Existen muchos momentos de una historia de amor en los que uno tiene la sensación extraña de perder el control. Esta emoción es, por una parte, una fuente de ilusión en tanto que haces frente a novedades y cambios que te conducen, en apariencia, a un punto positivo en tu destino. Sin embargo, por otra parte, esta emoción también resulta una fuente de sufrimiento, de vértigo y de angustia porque no es fácil vivir con la sensación de tener un nudo en el estómago de nerviosismo y de miedo. ¿Cuando surge la sensación de perder el control?

En el momento en que te enamoras de una persona que no sabes si te corresponde del mismo modo. En este instante, surge el pánico de tener que hacer frente al rechazo o a la soledad. Por ello, no es bueno entregar el corazón antes de tiempo, de lo contrario, es posible sufrir mucho por una ilusión. Las personas muy enamoradizas lo dan todo demasiado rápido y creen que todo el mundo es bueno. Es adecuado dar tiempo al tiempo para conocer a los demás.

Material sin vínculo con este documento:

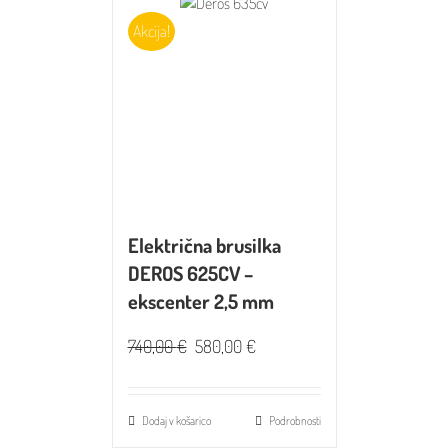
Akcija!
Električna brusilka
DEROS 625CV –
ekscenter 2,5 mm
740,00
€
580,00
€
Dodaj v košarico
Podrobnosti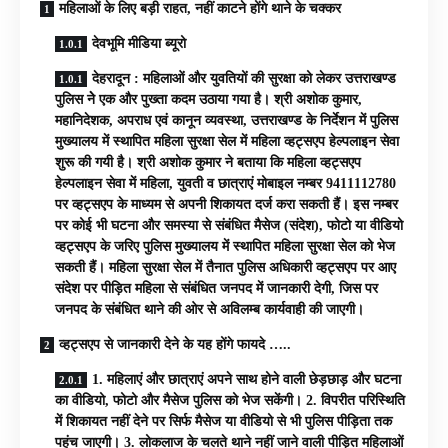
महिलाओं के लिए बड़ी राहत, नहीं काटने होंगे थाने के चक्कर
देवभूमि मीडिया ब्यूरो
देहरादून : महिलाओं और युवतियों की सुरक्षा को लेकर उत्तराखण्ड
पुलिस नेे एक और पुख्ता कदम उठाया गया है। श्री अशोक कुमार,
महानिदेशक, अपराध एवं कानून व्यवस्था, उत्तराखण्ड के निर्देशन में पुलिस
मुख्यालय में स्थापित महिला सुरक्षा सेल में महिला व्हट्सएप हेल्पलाइन सेवा
शुरू की गयी है। श्री अशोक कुमार ने बताया कि महिला व्हट्सएप
हेल्पलाइन सेवा में महिला, युवती व छात्राएं मोबाइल नम्बर 9411112780
पर व्हट्सएप के माध्यम से अपनी शिकायत दर्ज करा सकती हैं। इस नम्बर
पर कोई भी घटना और समस्या से संबंधित मैसेज (संदेश), फोटो या वीडियो
व्हट्सएप के जरिए पुलिस मुख्यालय में स्थापित महिला सुरक्षा सेल को भेज
सकती हैं। महिला सुरक्षा सेल में तैनात पुलिस अधिकारी व्हट्सएप पर आए
संदेश पर पीड़ित महिला से संबंधित जनपद में जानकारी देगी, जिस पर
जनपद के संबंधित थाने की ओर से अविलम्ब कार्यवाही की जाएगी।
व्हट्सएप से जानकारी देने के यह होंगे फायदे …..
1. महिलाएं और छात्राएं अपने साथ होने वाली छेड़छाड़ और घटना
का वीडियो, फोटो और मैसेज पुलिस को भेज सकेंगी। 2. विपरीत परिस्थिति
में शिकायत नहीं देने पर सिर्फ मैसेज या वीडियो से भी पुलिस पीड़िता तक
पहुंच जाएगी। 3. लोकलाज के चलते थाने नहीं जाने वाली पीड़ित महिलाओं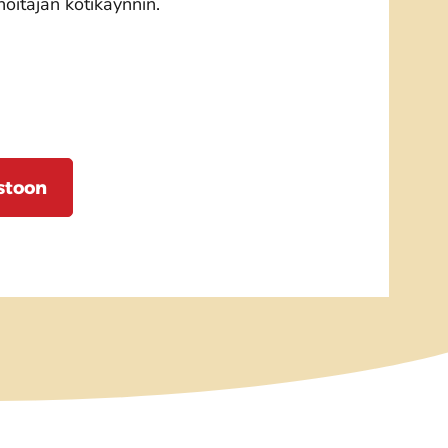
hoitajan kotikäynnin.
stoon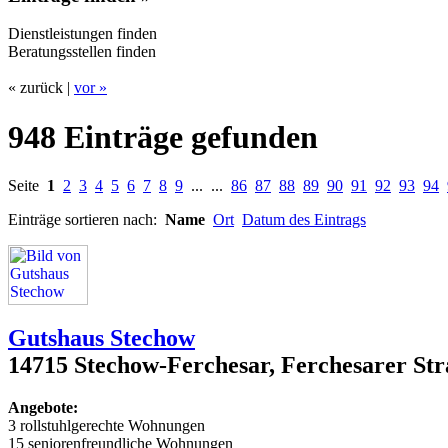
Dienstleistungen finden
Beratungsstellen finden
« zurück |
vor »
948 Einträge gefunden
Seite
1
2
3
4
5
6
7
8
9
... ...
86
87
88
89
90
91
92
93
94
Einträge sortieren nach:
Name
Ort
Datum des Eintrags
Gutshaus Stechow
14715 Stechow-Ferchesar, Ferchesarer Str
Angebote:
3 rollstuhlgerechte Wohnungen
15 seniorenfreundliche Wohnungen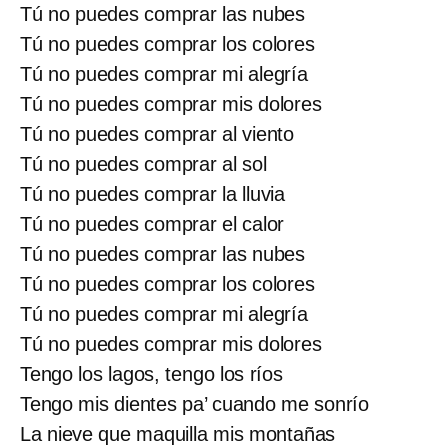
Tú no puedes comprar las nubes
Tú no puedes comprar los colores
Tú no puedes comprar mi alegría
Tú no puedes comprar mis dolores
Tú no puedes comprar al viento
Tú no puedes comprar al sol
Tú no puedes comprar la lluvia
Tú no puedes comprar el calor
Tú no puedes comprar las nubes
Tú no puedes comprar los colores
Tú no puedes comprar mi alegría
Tú no puedes comprar mis dolores
Tengo los lagos, tengo los ríos
Tengo mis dientes pa’ cuando me sonrío
La nieve que maquilla mis montañas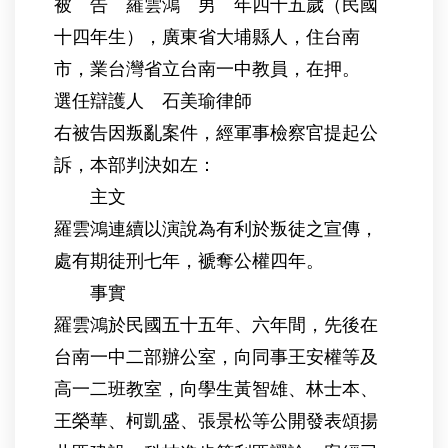
被 告 羅雲鴻 男 年四十五歲（民國
十四年生），廣東省大埔縣人，住台南
市，業台灣省立台南一中教員，在押。
選任辯護人 石美瑜律師
右被告因叛亂案件，經軍事檢察官提起公
訴，本部判決如左：
主文
羅雲鴻連續以演說為有利於叛徒之宣傳，
處有期徒刑七年，褫奪公權四年。
事實
羅雲鴻於民國五十五年、六年間，先後在
台南一中二部辦公室，向同事王安權等及
高一二班教室，向學生黃智雄、林士本、
王榮華、柯凱盛、張景松等公開發表頌揚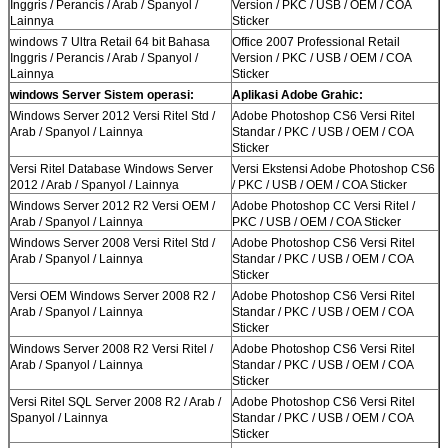
Inggris / Perancis / Arab / Spanyol /
Version / PKC / USB / OEM / COA
Lainnya
Sticker
windows 7 Ultra Retail 64 bit Bahasa
Office 2007 Professional Retail
Inggris / Perancis / Arab / Spanyol /
Version / PKC / USB / OEM / COA
Lainnya
Sticker
windows Server Sistem operasi:
Aplikasi Adobe Grahic:
Windows Server 2012 Versi Ritel Std /
Adobe Photoshop CS6 Versi Ritel
Arab / Spanyol / Lainnya
Standar / PKC / USB / OEM / COA
Sticker
Versi Ritel Database Windows Server
Versi Ekstensi Adobe Photoshop CS6
2012 / Arab / Spanyol / Lainnya
/ PKC / USB / OEM / COA Sticker
Windows Server 2012 R2 Versi OEM /
Adobe Photoshop CC Versi Ritel /
Arab / Spanyol / Lainnya
PKC / USB / OEM / COA Sticker
Windows Server 2008 Versi Ritel Std /
Adobe Photoshop CS6 Versi Ritel
Arab / Spanyol / Lainnya
Standar / PKC / USB / OEM / COA
Sticker
Tinggalkan pesan
Versi OEM Windows Server 2008 R2 /
Adobe Photoshop CS6 Versi Ritel
Arab / Spanyol / Lainnya
Standar / PKC / USB / OEM / COA
Kami akan segera menghubungi
Sticker
Windows Server 2008 R2 Versi Ritel /
Adobe Photoshop CS6 Versi Ritel
Anda kembali!
Arab / Spanyol / Lainnya
Standar / PKC / USB / OEM / COA
Sticker
Versi Ritel SQL Server 2008 R2 / Arab /
Adobe Photoshop CS6 Versi Ritel
Spanyol / Lainnya
Standar / PKC / USB / OEM / COA
Sticker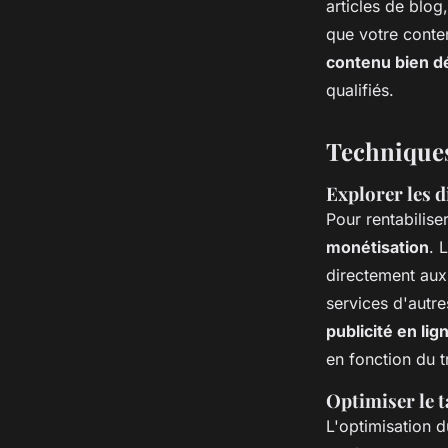
articles de blo
que votre conten
contenu bien dé
qualifiés.
Techniques
Explorer les d
Pour rentabilise
monétisation
. L
directement au
services d'autr
publicité en lig
en fonction du tr
Optimiser le t
L'optimisation 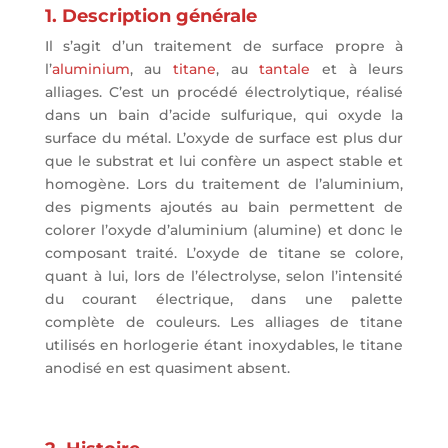
1. Description générale
Il s’agit d’un traitement de surface propre à
l’
aluminium
, au
titane
, au
tantale
et à leurs
alliages. C’est un procédé électrolytique, réalisé
dans un bain d’acide sulfurique, qui oxyde la
surface du métal. L’oxyde de surface est plus dur
que le substrat et lui confère un aspect stable et
homogène. Lors du traitement de l’aluminium,
des pigments ajoutés au bain permettent de
colorer l’oxyde d’aluminium (alumine) et donc le
composant traité. L’oxyde de titane se colore,
quant à lui, lors de l’électrolyse, selon l’intensité
du courant électrique, dans une palette
complète de couleurs. Les alliages de titane
utilisés en horlogerie étant inoxydables, le titane
anodisé en est quasiment absent.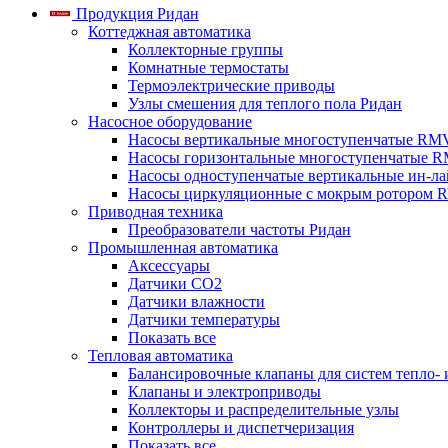
Продукция Ридан
Коттеджная автоматика
Коллекторные группы
Комнатные термостаты
Термоэлектрические приводы
Узлы смешения для теплого пола Ридан
Насосное оборудование
Насосы вертикальные многоступенчатые RM
Насосы горизонтальные многоступенчатые R
Насосы одноступенчатые вертикальные ин-л
Насосы циркуляционные с мокрым ротором 
Приводная техника
Преобразователи частоты Ридан
Промышленная автоматика
Аксессуары
Датчики CO2
Датчики влажности
Датчики температуры
Показать все
Тепловая автоматика
Балансировочные клапаны для систем тепло-
Клапаны и электроприводы
Коллекторы и распределительные узлы
Контроллеры и диспетчеризация
Показать все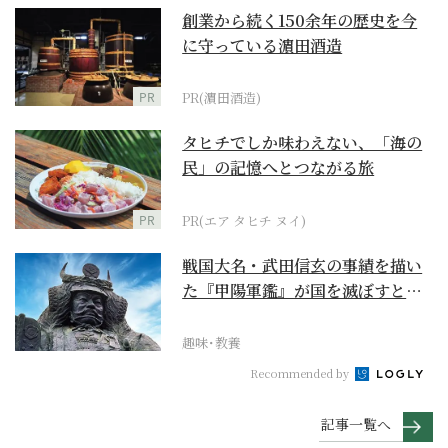
創業から続く150余年の歴史を今
に守っている濵田酒造
PR
PR(濵田酒造)
タヒチでしか味わえない、「海の
民」の記憶へとつながる旅
PR
PR(エア タヒチ ヌイ)
戦国大名・武田信玄の事績を描い
た『甲陽軍鑑』が国を滅ぼすとし
た大将とは？
趣味･教養
Recommended by
記事一覧へ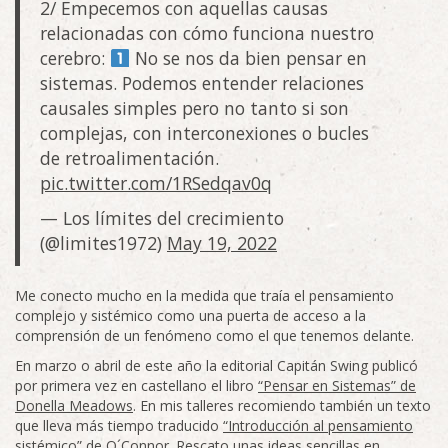
2/ Empecemos con aquellas causas
relacionadas con cómo funciona nuestro
cerebro:
No se nos da bien pensar en
sistemas. Podemos entender relaciones
causales simples pero no tanto si son
complejas, con interconexiones o bucles
de retroalimentación.
pic.twitter.com/1RSedqav0q
— Los límites del crecimiento
(@limites1972)
May 19, 2022
Me conecto mucho en la medida que traía el pensamiento
complejo y sistémico como una puerta de acceso a la
comprensión de un fenómeno como el que tenemos delante.
En marzo o abril de este año la editorial Capitán Swing publicó
por primera vez en castellano el libro
“Pensar en Sistemas” de
Donella Meadows
. En mis talleres recomiendo también un texto
que lleva más tiempo traducido
“Introducción al pensamiento
sistémico” de O´Connor.
Rescato unas ideas sencillas en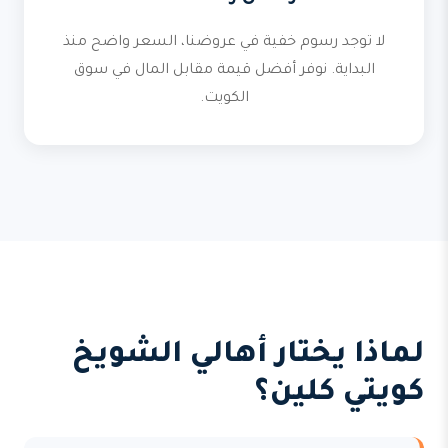
لا توجد رسوم خفية في عروضنا، السعر واضح منذ
البداية. نوفر أفضل قيمة مقابل المال في سوق
الكويت.
لماذا يختار أهالي الشويخ
كويتي كلين؟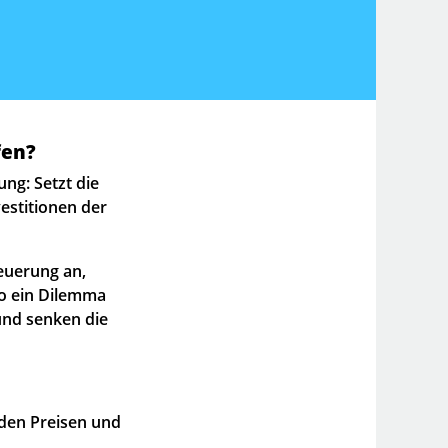
fen?
ng: Setzt die
stitionen der
euerung an,
so ein Dilemma
und senken die
nden Preisen und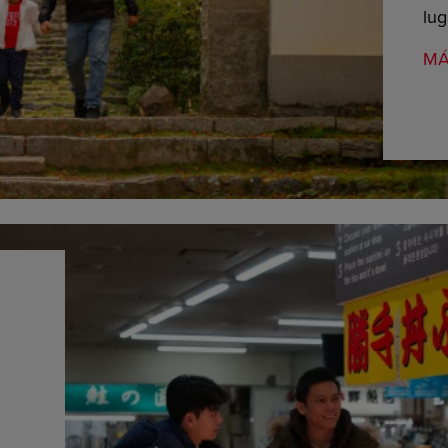
lug
MÁ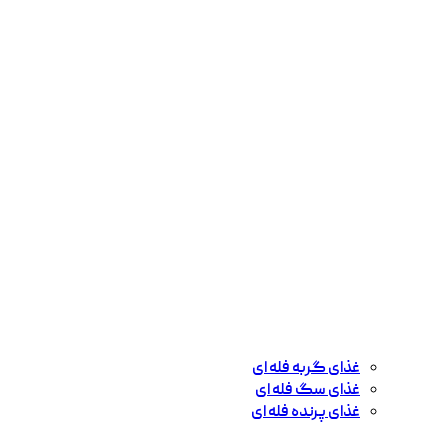
غذای گربه فله ای
غذای سگ فله ای
غذای پرنده فله ای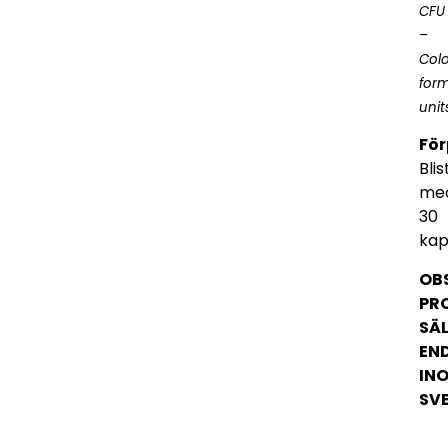
CFU
–
Col
for
unit
Fö
Blis
me
30
kap
OB
PR
SÄ
EN
IN
SVE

La sensación de perder el control también se tiene ante una experiencia nueva y novedosa. Por ejemplo, alguien que tiene una relación de pareja estable puede sentirse así, al enamorarse nuevamente de alguien diferente. El hecho de no saber qué hacer y cómo acertar puede ser todavía más difícil. No siempre es fácil tomar una decisión importante en el amor.

Además, aquellas personas que llevan mucho tiempo solas, también pueden creer que pierden el control al iniciar una nueva etapa de vida en pareja donde todo es nuevo y diferente. Aunque parezca que compartir la vida es fácil, la realidad es que hay que hacer esfuerzo y renunciar a algunos de los privilegios emocionales de la soltería.